With v 1.0 it's best to use "### Assistant:"and "### Human:" while what you listed in your message is the format for v1.1 of this model. (Correct me if I'm wrong!). And yes, it's working with llama.cpp for me :)
Thank you!!
@spanielrassler Yeah, 1.1 dropped while 1.0 was already in the training and two epochs in. Bummer, but the next version will be 1.1.
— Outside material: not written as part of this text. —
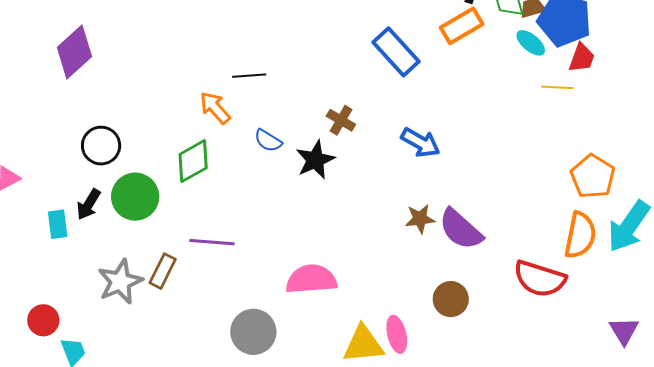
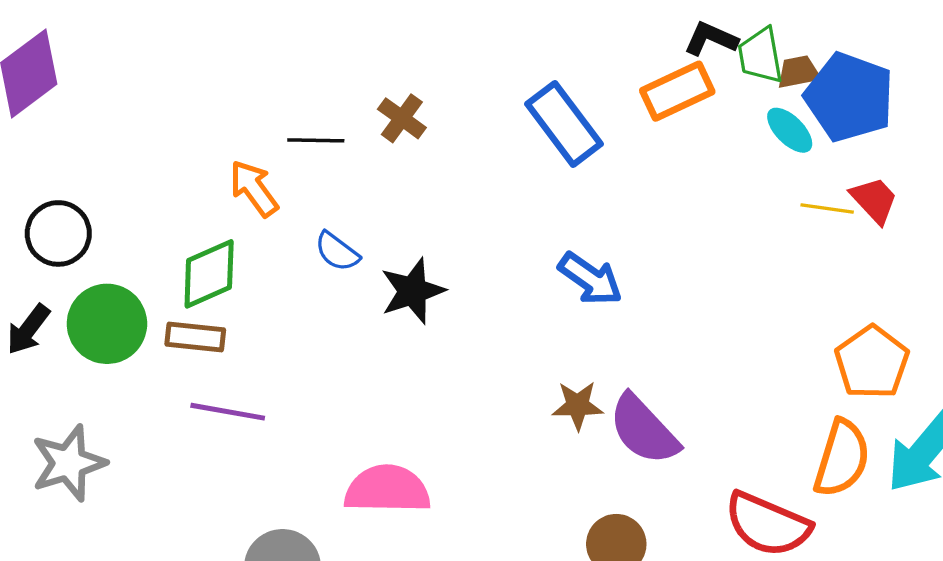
red trapezoid: (582, 58) -> (874, 200), moved, turned -68
brown cross: (341, 120) -> (402, 118), moved
brown rectangle: (163, 271) -> (195, 337), moved, turned 64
With v 1.0 it's best to use "### Assistant:"and "### Human:" while what you listed in your message is the format for v1.1 of this model. (Correct me if I'm wrong!). And yes, it's working with llama.cpp for me :)
That stopped the repeating but it now seems to default to censored answeres again? Do you think you might be able to do an uncensored version of " vicuna-13B-1.1-GPTQ-4bit-32g.GGML.bin" ??
https://huggingface.co/TheBloke/vicuna-13B-1.1-GPTQ-4bit-128g-GGML
Please don't focus only on ggml only, some of us still use graphics cards for LLM, too. :)
Please don't focus only on ggml only, some of us still use graphics cards for LLM, too. :)
yes, sorry and I agree but the large majority of people will be able to buy more ram than a 24gb GPU ;)
Please don't focus only on ggml only, some of us still use graphics cards for LLM, too. :)
yes, sorry and I agree but the large majority of people will be able to buy more ram than a 24gb GPU ;)
absolutely correct. Good things come to those who wait. Thanks for the model btw!